Thus, through Simpson’s reckless
bravery, medicine nearly lost him before his great discovery had been made.
On the evening of the 4th November,
1847, Simpson and his assistants met as usual to inhale possible new
anaesthetics. Dr. Keith started to inhale half a small tumblerful first. In
two minutes he was under the dining-room table. Simpson and Duncan soon
followed him. Anyone suddenly entering the room would have taken for a
drunken orgy one of the epoch-making moments in the history of medicine.
"Far Better and Stronger than Ether"
Simpson was the first to recover his
senses. "This is far better and stronger than ether," said he to himself.
"This will turn the world upside down." All the while Mrs. Simpson, her
sister, and her niece, had watched the three men in horror. So soon as
Simpson showed signs of returning consciousness, they plied him with anxious
questions as to "how he felt." The great doctor laughed, for he knew now
that pain was conquered, that he had laid his hand upon a tremendous new
"gift of healing."
Nevertheless, a fierce and dogged
resistance arose against the introduction of chloroform. Professional and
theological arguments and abuse poured on Simpson from all sides. He met his
detractors in the open field with huge relish. Actual demonstrations and
statistics silenced medical objectors. Ignorant theological prejudice,
however, was more difficult to overcome.
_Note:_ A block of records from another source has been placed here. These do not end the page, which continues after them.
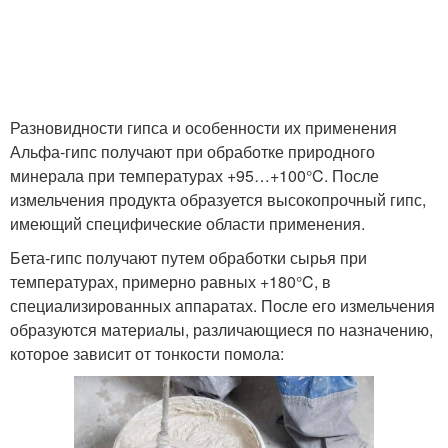
Разновидности гипса и особенности их применения
Альфа-гипс получают при обработке природного
минерала при температурах +95…+100°C. После
измельчения продукта образуется высокопрочный гипс,
имеющий специфические области применения.
Бета-гипс получают путем обработки сырья при
температурах, примерно равных +180°C, в
специализированных аппаратах. После его измельчения
образуются материалы, различающиеся по назначению,
которое зависит от тонкости помола: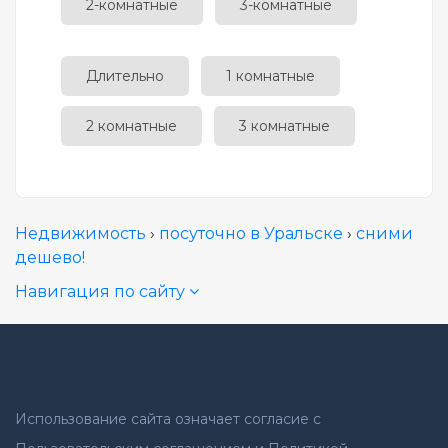
2-комнатные
3-комнатные
Длительно
1 комнатные
2 комнатные
3 комнатные
Недвижимость
›
посуточно в Уральске
›
сними
дешево!
Навигация по сайту
Использование сайта означает согласие с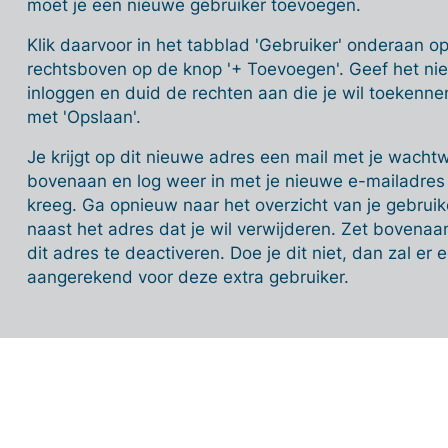
moet je een nieuwe gebruiker toevoegen.
Klik daarvoor in het tabblad 'Gebruiker' onderaan op 
rechtsboven op de knop '+ Toevoegen'. Geef het ni
inloggen en duid de rechten aan die je wil toekenne
met 'Opslaan'.
Je krijgt op dit nieuwe adres een mail met je wacht
bovenaan en log weer in met je nieuwe e-mailadres 
kreeg. Ga opnieuw naar het overzicht van je gebruike
naast het adres dat je wil verwijderen. Zet bovenaan
dit adres te deactiveren. Doe je dit niet, dan zal e
aangerekend voor deze extra gebruiker.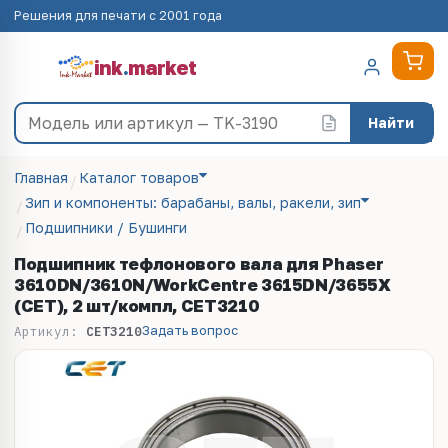
Решения для печати с 2001 года
ink
.
market
Найти
Главная
Каталог товаров
Зип и компоненты: барабаны, валы, ракели, зип
Подшипники / Бушинги
Подшипник тефлонового вала для Phaser
3610DN/3610N/WorkCentre 3615DN/3655X
(CET), 2 шт/компл, CET3210
Задать вопрос
Артикул:
CET3210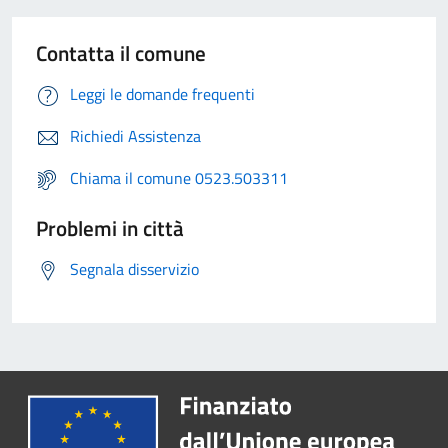
Contatta il comune
Leggi le domande frequenti
Richiedi Assistenza
Chiama il comune 0523.503311
Problemi in città
Segnala disservizio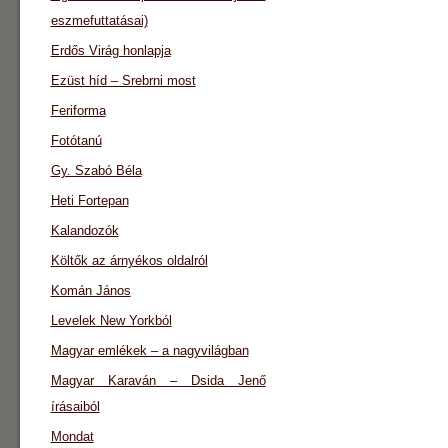
eszmefuttatásai)
Erdős Virág honlapja
Ezüst híd – Srebrni most
Feriforma
Fotótanú
Gy. Szabó Béla
Heti Fortepan
Kalandozók
Költők az árnyékos oldalról
Komán János
Levelek New Yorkból
Magyar emlékek – a nagyvilágban
Magyar Karaván – Dsida Jenő
írásaiból
Mondat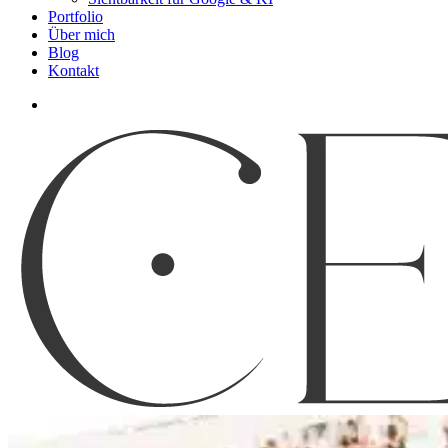
Portfolio
Über mich
Blog
Kontakt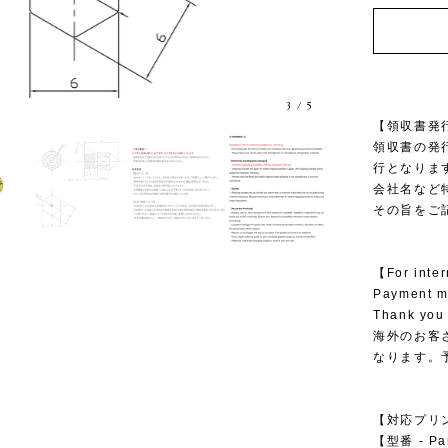
3
/
5
【領収書発
領収書の発
行となりま
会社名など
その旨をご
【For inte
Payment me
Thank you 
海外のお客さ
なります。
【対応プリンター
【型番 - Pa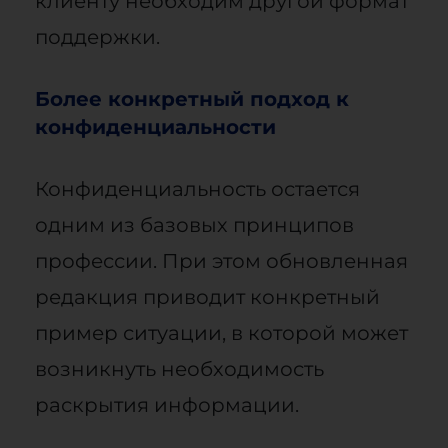
клиенту необходим другой формат
поддержки.
Более конкретный подход к
конфиденциальности
Конфиденциальность остается
одним из базовых принципов
профессии. При этом обновленная
редакция приводит конкретный
пример ситуации, в которой может
возникнуть необходимость
раскрытия информации.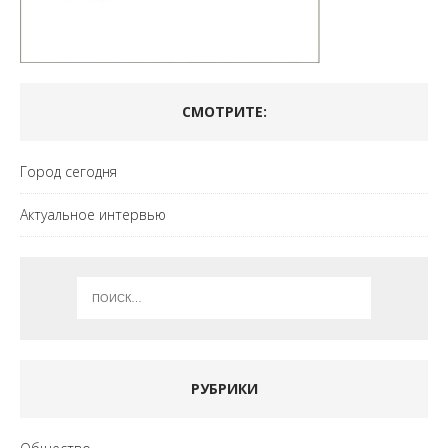
СМОТРИТЕ:
Город сегодня
Актуальное интервью
РУБРИКИ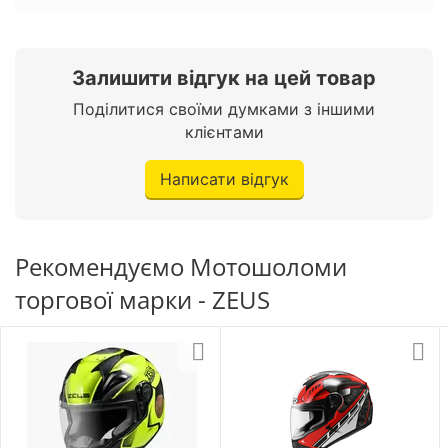
Залишити відгук на цей товар
Поділитися своїми думками з іншими
клієнтами
Написати відгук
Рекомендуємо Мотошоломи
торгової марки - ZEUS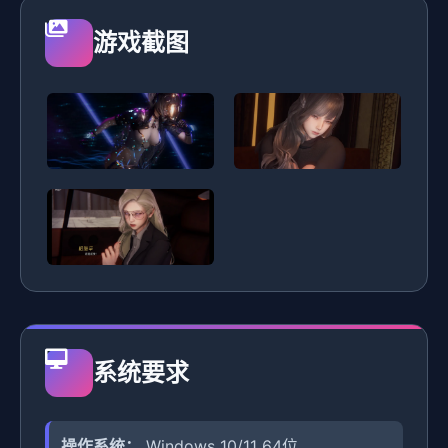
游戏截图
系统要求
操作系统：
Windows 10/11 64位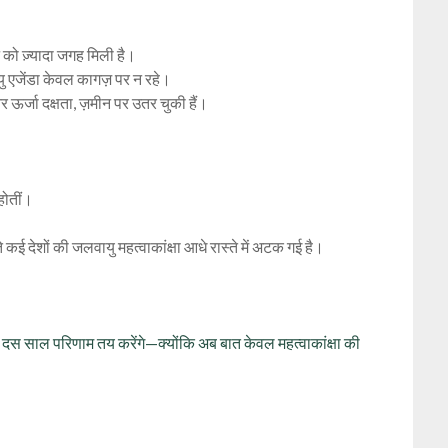
ि को ज़्यादा जगह मिली है।
यु एजेंडा केवल कागज़ पर न रहे।
और ऊर्जा दक्षता, ज़मीन पर उतर चुकी हैं।
होतीं।
ेशों की जलवायु महत्वाकांक्षा आधे रास्ते में अटक गई है।
े दस साल परिणाम तय करेंगे—क्योंकि अब बात केवल महत्वाकांक्षा की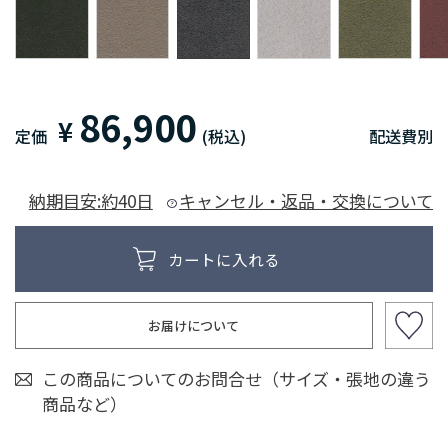
86,900
¥
定価
(税込)
配送費別
納期目安:約40日
キャンセル・返品・交換について
お届けについて
この商品についてのお問合せ（サイズ・張地の違う
商品など）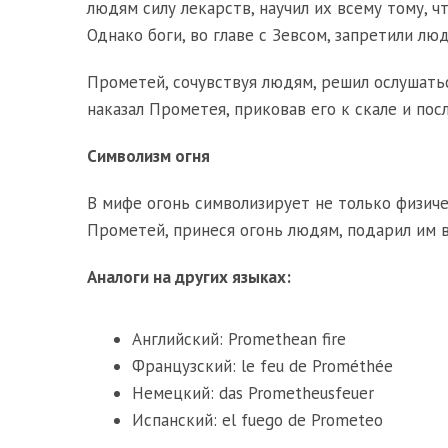
людям силу лекарств, научил их всему тому, ч
Однако боги, во главе с Зевсом, запретили лю
Прометей, сочувствуя людям, решил ослушаться
наказал Прометея, приковав его к скале и пос
Символизм огня
В мифе огонь символизирует не только физичес
Прометей, принеся огонь людям, подарил им 
Аналоги на других языках:
Английский: Promethean fire
Французский: le feu de Prométhée
Немецкий: das Prometheusfeuer
Испанский: el fuego de Prometeo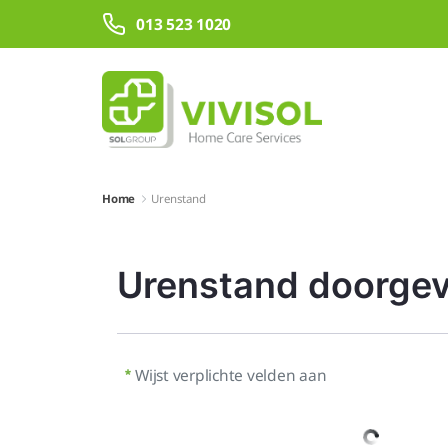
Overslaan en naar hoofdinhoud gaan
013 523 1020
Home
Urenstand
Urenstand doorge
Wijst verplichte velden aan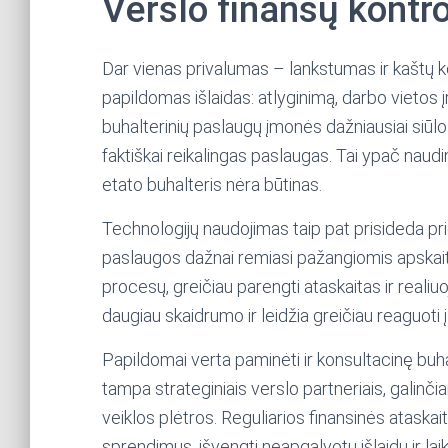
Verslo finansų kontr
Dar vienas privalumas – lankstumas ir kaštų ko
papildomas išlaidas: atlyginimą, darbo vietos
buhalterinių paslaugų įmonės dažniausiai siūlo 
faktiškai reikalingas paslaugas. Tai ypač na
etato buhalteris nėra būtinas.
Technologijų naudojimas taip pat prisideda prie
paslaugos dažnai remiasi pažangiomis apskait
procesų, greičiau parengti ataskaitas ir realiuoj
daugiau skaidrumo ir leidžia greičiau reaguoti 
Papildomai verta paminėti ir konsultacinę buha
tampa strateginiais verslo partneriais, galinčia
veiklos plėtros. Reguliarios finansinės ataskai
sprendimus, išvengti neapgalvotų išlaidų ir lai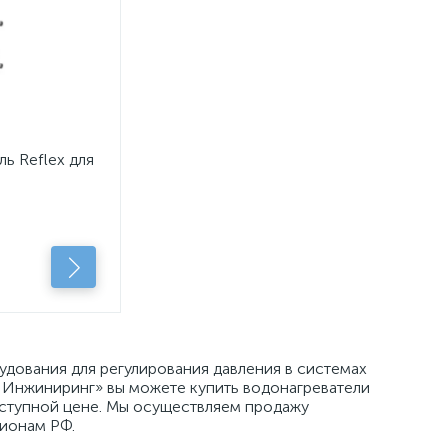
ь Reflex для
и
 без
дования для регулирования давления в системах
 Инжиниринг» вы можете купить водонагреватели
доступной цене. Мы осуществляем продажу
гионам РФ.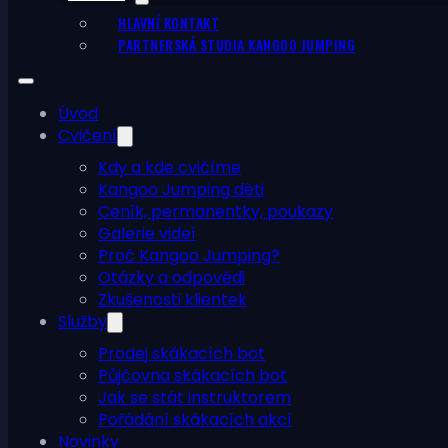
HLAVNÍ KONTAKT
PARTNERSKÁ STUDIA KANGOO JUMPING
Úvod
Cvičení
Kdy a kde cvičíme
Kangoo Jumping děti
Ceník, permanentky, poukazy
Galerie videí
Proč Kangoo Jumping?
Otázky a odpovědi
Zkušenosti klientek
Služby
Prodej skákacích bot
Půjčovna skákacích bot
Jak se stát instruktorem
Pořádání skákacích akcí
Novinky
Chloroform was "unnatural," it was
said. "So are railway trains, carriages and the steamboats," retorted
Simpson, who, further, published pamphlets refuting the theologians on their
own scriptural grounds, showing, moreover, that he knew his Bible better
than they. This battle, which now seems so remote and fantastic, raged
bitterly for several years;. but it was half won when Queen Victoria herself
took chloroform, and when Dr. Chalmers, then the foremost of Scottish
divines, declared that the question had not even the remotest connexion with
theology.
A
Happy Laughing Magician
Simpson then established the use of
anaethetics throughout the civilized world, and passed on to other
questions. Nevertheless chloroform remains his greatest triumph and his
finest discovery. For many years he continued to bring health and happiness
to multitudes, both rich and poor, giving himself to the work without
thought for his own health. This little, rather stout doctor, with his
twinkling eyes and happy laughing manner grew to be looked upon as a kind of
magician, whose very presence and touch could heal. "Hide my hat," he would
say to his butler, on returning home for a few scanty hours of rest, it is
such a tell-tale."
Ultimately, of course, overwork told
upon him. He grew less strong in every way, and sciatica crippled him for
months together. At last his willing heart finally rebelled against the
enormous strain he put upon it, and he became a semi-invalid. As the sun set
on the 6th Mary, 1870, Simpson’s life journey came to an end, and after
years of ceaseless toil he rested at last.
Queen Victoria desired that he should
be buried in Westminster Abbey, but, according to his own wish, he lies
buried in a grave at Warriston, overlooking Edinburgh, the city whose ills
he so splendidly worked to heal. Simpson was one of the greatest doctors
that ever came into the world to cure its ills; and to all his thousands of
patients — to nearly all Britain—he was "the beloved physician, who never
tired of doing good."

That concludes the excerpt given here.